Russ Girling says crews are working on right-of-way clearing and moving pipe and equipment into position while starting to drill river crossings and constructing the border crossing into Canada from northern Montana.
Major pipe-laying activity on the route from Hardisty, Alta., to Steele City, Neb., is expected to ramp up in June, he said during a presentation at the Scotiabank Canadian Association of Petroleum Producers Energy Symposium which was held virtually on Wednesday.
Environmentalists have charged it’s irresponsible for the company to go to construction during the current pandemic.

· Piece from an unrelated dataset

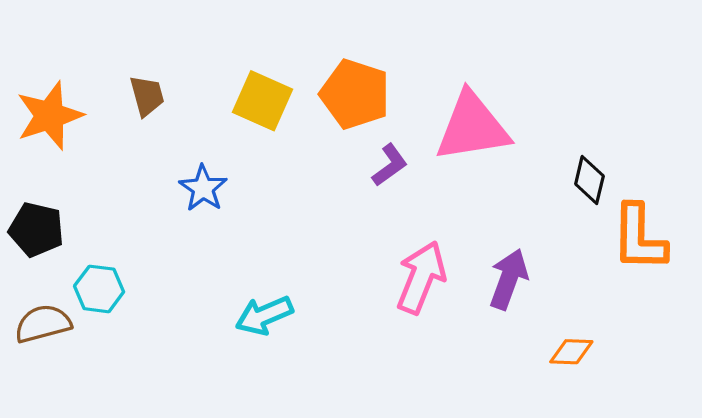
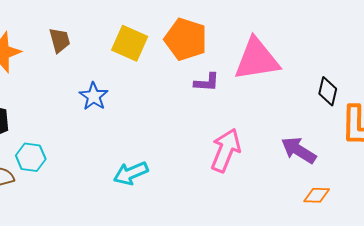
purple L-shape: (390, 165) -> (207, 82), turned 40
purple arrow: (509, 279) -> (299, 150), moved, turned -78

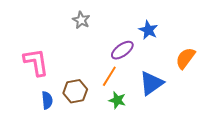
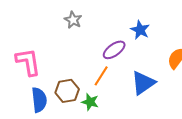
blue semicircle: (47, 100) -> (39, 100), size x1.4
green star: (117, 100) -> (90, 102), moved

Calgary-based TC Energy, formerly known as TransCanada, announced last week it would go ahead with the pipeline after Alberta agreed to invest about US$1.1 billion as equity and provide a US$4.2-billion loan guarantee.
Girling said the provincial investment was important to mitigate against “inherent risks” in the project, adding he didn’t want it to affect his company’s credit-worthiness or its ability to proceed with $30 billion in other capital projects.
“Advancing new egress as you know for us has been a huge part of our strategy but it has inherent risks and we needed to find partners that shared the desire and the need and therefore we can share the risk with them,” he said.
“That’s kind of how that conversation came about and I think it works well for the upstream and the government in terms of getting this capacity on stream as quickly as we can.”